* **Task objective**: Nothing but the pictures is dropped; write out all the remaining data below exactly.

★ ★ ★ ★

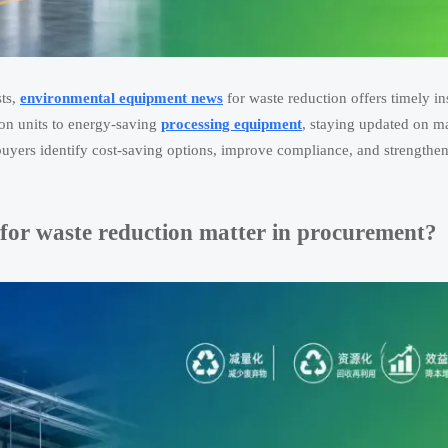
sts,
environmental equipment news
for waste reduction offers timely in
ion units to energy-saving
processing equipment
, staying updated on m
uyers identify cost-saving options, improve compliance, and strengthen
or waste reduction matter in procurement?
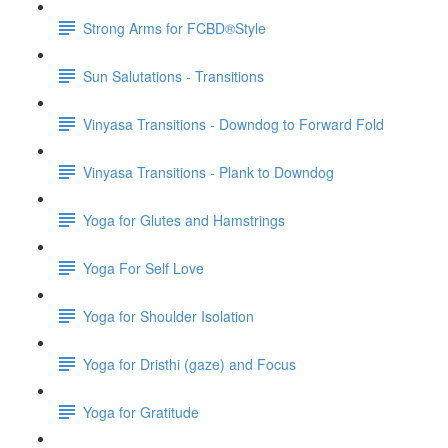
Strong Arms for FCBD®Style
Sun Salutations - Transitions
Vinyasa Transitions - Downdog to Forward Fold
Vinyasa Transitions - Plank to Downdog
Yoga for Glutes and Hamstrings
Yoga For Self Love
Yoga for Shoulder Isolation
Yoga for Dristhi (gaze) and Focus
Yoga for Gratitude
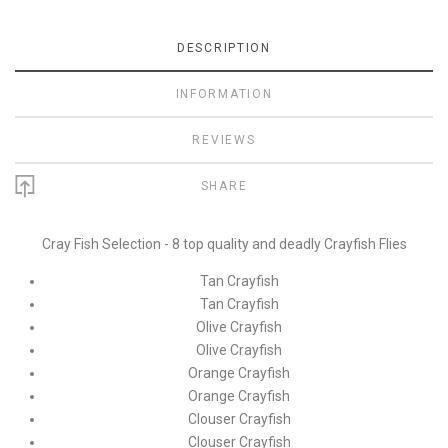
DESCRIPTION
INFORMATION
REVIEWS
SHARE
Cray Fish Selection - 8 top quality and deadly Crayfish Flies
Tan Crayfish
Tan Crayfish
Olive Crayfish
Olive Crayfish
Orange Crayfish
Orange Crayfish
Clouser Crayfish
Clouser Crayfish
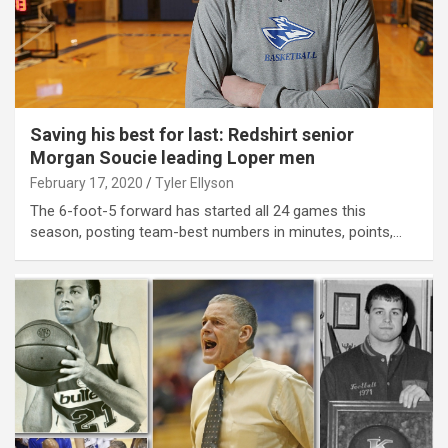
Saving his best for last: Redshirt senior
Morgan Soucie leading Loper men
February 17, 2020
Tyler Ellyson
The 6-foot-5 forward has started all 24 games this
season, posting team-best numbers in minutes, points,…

★ ★ ★ ★

* **Result for this task**:
sts,
environmental equipment news
for waste reduction offers timely in
ion units to energy-saving
processing equipment
, staying updated on m
uyers identify cost-saving options, improve compliance, and strengthen
or waste reduction matter in procurement?
Strong Arms for FCBD®Style
Sun Salutations - Transitions
Vinyasa Transitions - Downdog to Forward Fold
Vinyasa Transitions - Plank to Downdog
Yoga for Glutes and Hamstrings
Yoga For Self Love
Yoga for Shoulder Isolation
Yoga for Dristhi (gaze) and Focus
Yoga for Gratitude
DESCRIPTION
INFORMATION
REVIEWS
SHARE
Cray Fish Selection - 8 top quality and deadly Crayfish Flies
Tan Crayfish
Tan Crayfish
Olive Crayfish
Olive Crayfish
Orange Crayfish
Orange Crayfish
Clouser Crayfish
Clouser Crayfish
Saving his best for last: Redshirt senior
Morgan Soucie leading Loper men
February 17, 2020
Tyler Ellyson
The 6-foot-5 forward has started all 24 games this
season, posting team-best numbers in minutes, points,…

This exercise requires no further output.